[Dataset entries]
Start of Block

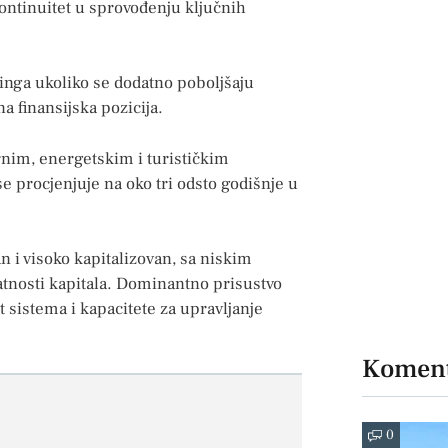
ontinuitet u sprovođenju ključnih
tinga ukoliko se dodatno poboljšaju
na finansijska pozicija.
rnim, energetskim i turističkim
e procjenjuje na oko tri odsto godišnje u
n i visoko kapitalizovan, sa niskim
atnosti kapitala. Dominantno prisustvo
sistema i kapacitete za upravljanje
Koment
0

End of Block

TASK PROMPT: Images do not belong in the copy; reproduce all other parts of the records above verbatim.

RESULT BELOW:
ontinuitet u sprovođenju ključnih
tinga ukoliko se dodatno poboljšaju
na finansijska pozicija.
rnim, energetskim i turističkim
e procjenjuje na oko tri odsto godišnje u
n i visoko kapitalizovan, sa niskim
atnosti kapitala. Dominantno prisustvo
sistema i kapacitete za upravljanje
Koment
0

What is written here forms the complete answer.